Experimental investigation into the damage evolution of sandstone under decreasing-amplitude stress rates and its implications for coalbed methane exploitation

Coalbed methane (CBM) in the overlying strata of coal mines is recognized as an important alternative clean energy source. Under constant and cyclic loading of overlying strata, the mechanical response of sandstone is vital in determining the best stress-relief CBM exploitation position. In this paper, cyclic uniaxial compression tests were conducted in sandstone subjected to different decreasing-amplitude rates. First, the irreversible strain shows a rapid increase and a steady trend in this specific unloading path. The stress–strain response shows that the cumulative damage in the cyclic-unloading stage is not apparent when compared with constant-amplitude and increasing-amplitude loading and is not likely to lead to failure. Then, the gap between the loading and unloading elastic moduli is narrowed at higher stress levels as the cycle number increases.

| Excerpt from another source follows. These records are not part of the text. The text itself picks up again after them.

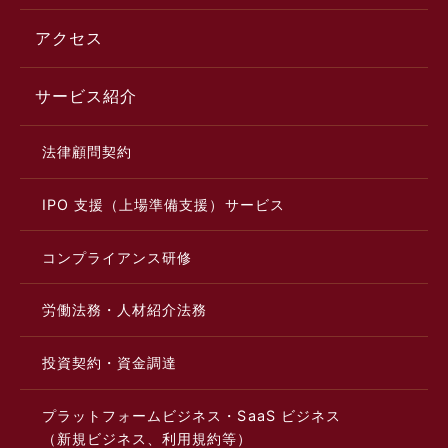
アクセス
サービス紹介
法律顧問契約
IPO 支援（上場準備支援）サービス
コンプライアンス研修
労働法務・人材紹介法務
投資契約・資金調達
プラットフォームビジネス・SaaS ビジネス
（新規ビジネス、利用規約等）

However, these property gaps are not apparent at lower stress levels. Therefore, obvious boundaries may exist between different stress stages. In addition, with a decrease in input energy, the proportion of elastic energy shows a clear linear-decreasing trend. The plastic energy illustrates the opposite trend. The energy proportion is a good indicator for unloading under the constant-fatigue loading path and can describe the procedure well. This loading path is determined to be nonlinear based on other damage indicators, such as elastic moduli and irreversible strain. These results imply that at a higher position in the fractured zone, the overlying strata damage is more evident than observed elsewhere under the same disturbance.